CS265 Systems Project:
An LSM-tree based key-value store

CS265 Spring 2018 Systems Project:
An LSM-tree based key-value store

  1. Introduction

    The systems project for CS265 is designed to provide background on state-of-the-art systems, data structures, and algorithms. It includes a design component and an implementation component in C or C++, dealing with low level systems issues such as memory management, hardware conscious processing, parallel processing, managing read/write tradeoffs, and scalability. Systems projects will be done individually, each student is required to work on their own. This is a focused project that should not necessarily result in many lines of code (like the cs165 project), but will exercise your understanding of modern system design issues and tradeoffs.

    The goal of the project is to build a modern key-value store. The system will be based on an LSM tree design. There are two parts in the project. In the first part, you will build a basic single thread key-value store that will include all major design components as in state-of-the-art key-value stores. In the second part, you will extend the design to support multiple threads and be able to process multiple queries in parallel, while utilizing all cores of a modern server machine.

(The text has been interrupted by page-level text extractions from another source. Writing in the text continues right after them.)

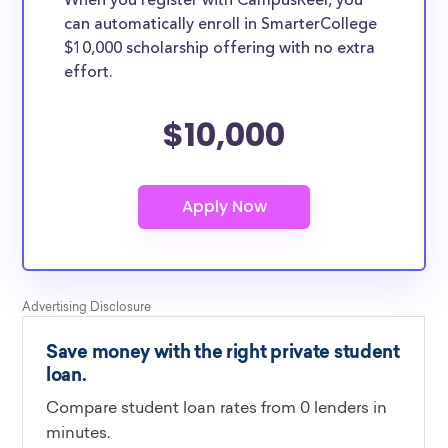
When you register with CampusReel, you
can automatically enroll in SmarterCollege
$10,000 scholarship offering with no extra
effort.
$10,000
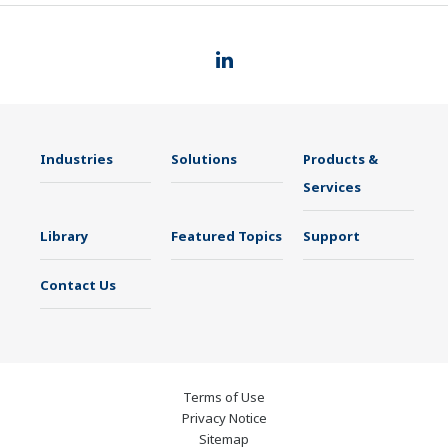
Industries
Solutions
Products &
Services
Library
Featured Topics
Support
Contact Us
Terms of Use
Privacy Notice
Sitemap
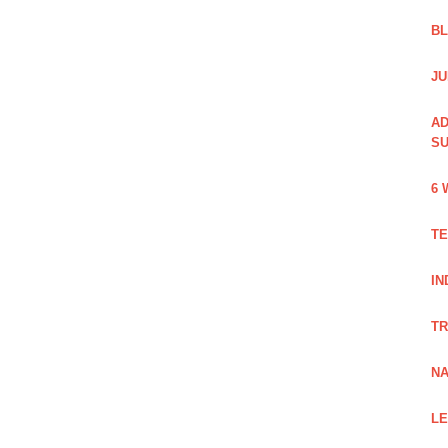
B
JU
AD
SU
6 
TE
IN
TR
NA
LE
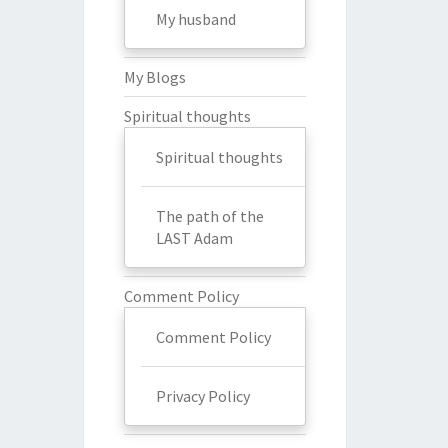
My husband
My Blogs
Spiritual thoughts
Spiritual thoughts
The path of the
LAST Adam
Comment Policy
Comment Policy
Privacy Policy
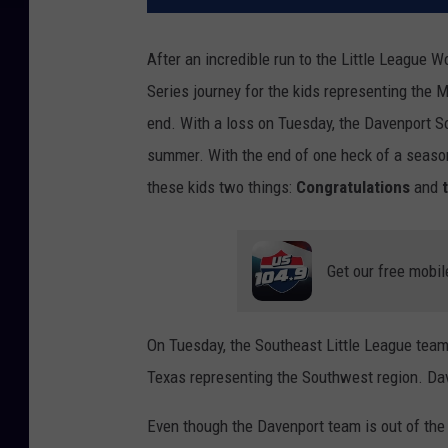
After an incredible run to the Little League W
Series journey for the kids representing the 
end. With a loss on Tuesday, the Davenport So
summer. With the end of one heck of a season
these kids two things:
Congratulations
and
Get our free mobil
On Tuesday, the Southeast Little League team
Texas representing the Southwest region. Dav
Even though the Davenport team is out of the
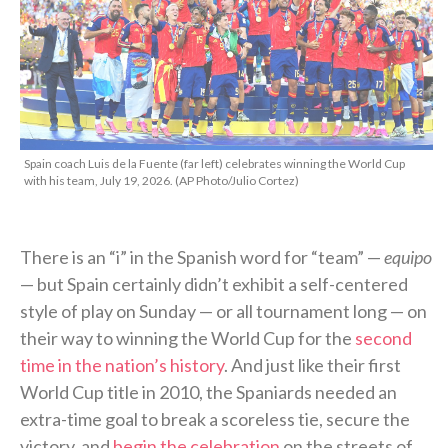
Spain coach Luis de la Fuente (far left) celebrates winning the World Cup
with his team, July 19, 2026. (AP Photo/Julio Cortez)
There is an “i” in the Spanish word for “team” —
equipo
— but Spain certainly didn’t exhibit a self-centered
style of play on Sunday — or all tournament long — on
their way to winning the World Cup for the
second
time in the nation’s history
. And just like their first
World Cup title in 2010, the Spaniards needed an
extra-time goal to break a scoreless tie, secure the
victory, and
begin the celebration
on the streets of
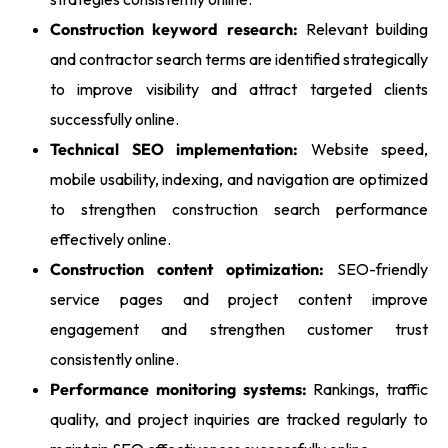
Construction keyword research:
Relevant building
and contractor search terms are identified strategically
to improve visibility and attract targeted clients
successfully online.
Technical SEO implementation:
Website speed,
mobile usability, indexing, and navigation are optimized
to strengthen construction search performance
effectively online.
Construction content optimization:
SEO-friendly
service pages and project content improve
engagement and strengthen customer trust
consistently online.
Performance monitoring systems:
Rankings, traffic
quality, and project inquiries are tracked regularly to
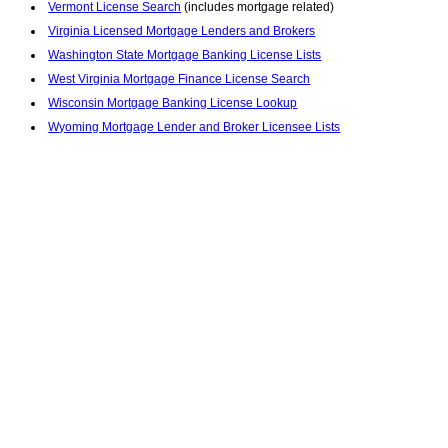
Vermont License Search
(includes mortgage related)
Virginia Licensed Mortgage Lenders and Brokers
Washington State Mortgage Banking License Lists
West Virginia Mortgage Finance License Search
Wisconsin Mortgage Banking License Lookup
Wyoming Mortgage Lender and Broker Licensee Lists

    Students that finish the systems project quickly and want to work on research will be able to do so by exploring open research topics directly on top of their LSM-tree. We have plenty of open topics in this area.

  2. Basic Description of an LSM-Tree

    As storage becomes cheaper, and modern applications require both efficient lookups and updates, LSM-trees provide a good balance between the two by avoiding expensive in-place updates. They work by buffering updates (and deletes) in main memory and deferring their persistence to a later time. While such designs slightly penalize reads, which then need to search various different levels of data structures, they allow writes to be performed efficiently, and dramatically increase data ingestion rates.

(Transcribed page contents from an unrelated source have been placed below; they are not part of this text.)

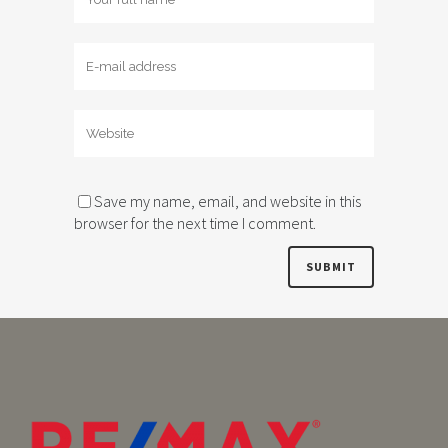
Save my name, email, and website in this
browser for the next time I comment.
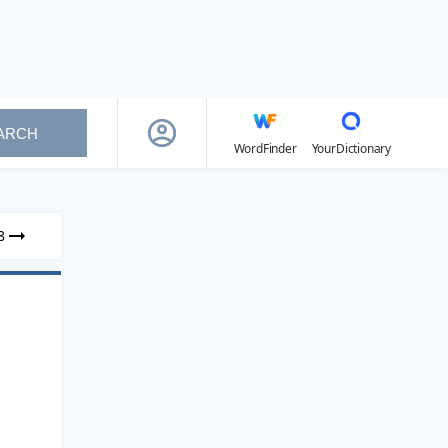
ARCH
WordFinder
YourDictionary
8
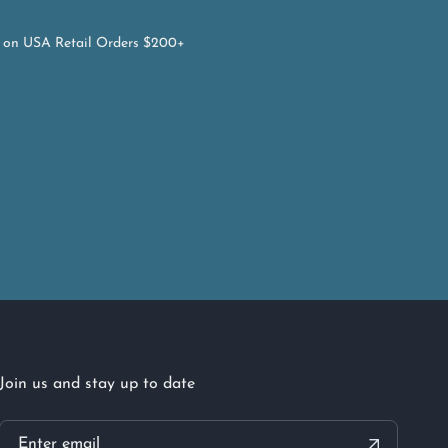
on USA Retail Orders $200+
Join us and stay up to date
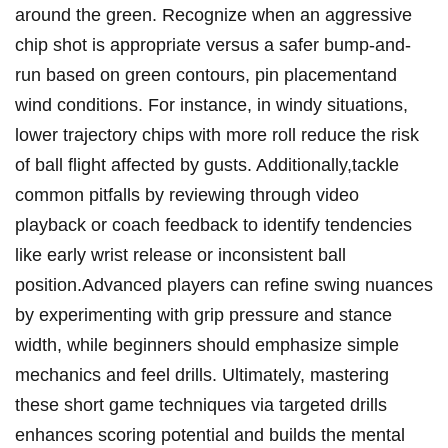
around the green. ‌Recognize when an aggressive
chip shot is appropriate versus a safer bump-and-
run based​ on green contours, pin placementand
wind conditions. For instance, in windy situations,
lower trajectory chips with more roll reduce the risk
of ball flight affected by ​gusts. Additionally,tackle⁢
common ​pitfalls by reviewing through video
playback or coach feedback to ⁣identify​ tendencies
like early wrist release or inconsistent ⁤ball
position.Advanced players can refine swing nuances
by experimenting with grip pressure and stance
width, ​while beginners should emphasize simple
mechanics and feel drills. Ultimately, mastering
these short game techniques via‍ targeted drills
enhances scoring potential and​ builds the mental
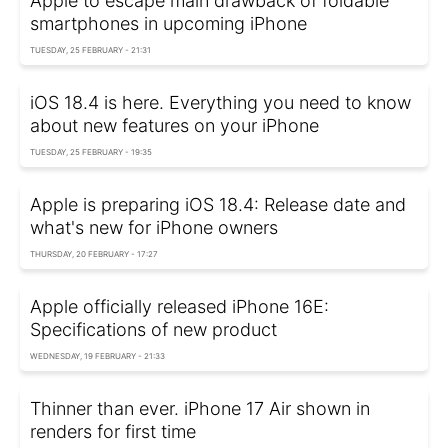
Apple to escape main drawback of foldable
smartphones in upcoming iPhone
TUESDAY, 25 FEBRUARY - 21:31
iOS 18.4 is here. Everything you need to know
about new features on your iPhone
TUESDAY, 25 FEBRUARY - 19:35
Apple is preparing iOS 18.4: Release date and
what's new for iPhone owners
THURSDAY, 20 FEBRUARY - 17:27
Apple officially released iPhone 16E:
Specifications of new product
WEDNESDAY, 19 FEBRUARY - 21:33
Thinner than ever. iPhone 17 Air shown in
renders for first time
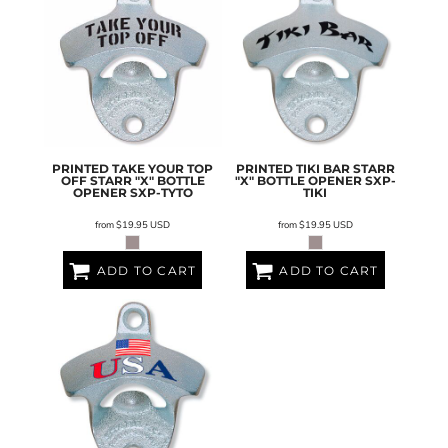
PRINTED TAKE YOUR TOP
PRINTED TIKI BAR STARR
OFF STARR "X" BOTTLE
"X" BOTTLE OPENER
SXP-
OPENER
SXP-TYTO
TIKI
from
$19.95
USD
from
$19.95
USD
ADD TO CART
ADD TO CART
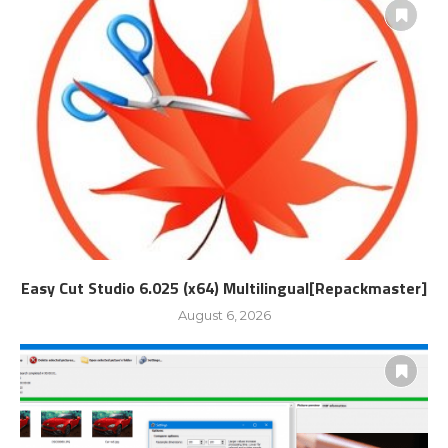
Easy Cut Studio 6.025 (x64) Multilingual[Repackmaster]
August 6, 2026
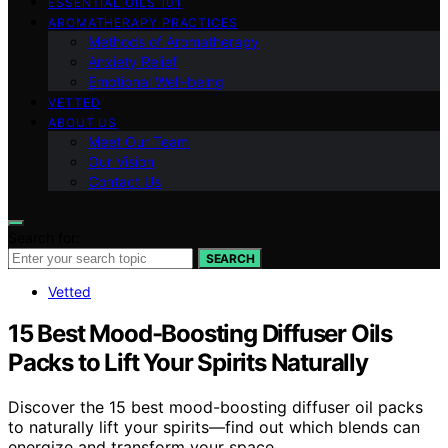
ESSENTIAL OILS 101
AROMATHERAPY PRACTICES
Methods of Aromatherapy
Anxiety Relief
Emotional Well-being
VETTED
ABOUT US
Meet Our Team
Our Vision
Contact Us
Search for:
SEARCH
Vetted
15 Best Mood-Boosting Diffuser Oils
Packs to Lift Your Spirits Naturally
Discover the 15 best mood-boosting diffuser oil packs
to naturally lift your spirits—find out which blends can
energize and transform your space.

    Today, LSM-trees are used in a variety of systems, typically key-value stores, as a means of fast indexing of heavily updated data. Google’s BigTable, Facebook's Cassandra, and a number of research prototypes have implemented their own version of LSM-trees.

    Data Layout. An LSM-tree consists of a hierarchy of storage levels. The first level, called C0 or buffer, is generally stored in main memory, and its purpose is to buffer updates for efficiency. The rest of the levels are stored on disk and are usually append only. The figure above on the left gives a high level visual of an LSM-tree.

    Updates. Updates in LSM-trees are fast since they are always first performed in main memory (level C0) and they are gradually moved to the disk at later phases. Updates and inserts are treated in the same way, since K-V stores do not allow for duplicates. Deletes are also performed in the same way as updates, but with a special marker, which denotes this record as “deleted”. Since each level of an LSM-tree is restricted in size using thresholds, each of these operations are merged to the highest levels of the LSM-tree in a deferred and batched method. This process is called merging and is triggered when C0 reaches its threshold size.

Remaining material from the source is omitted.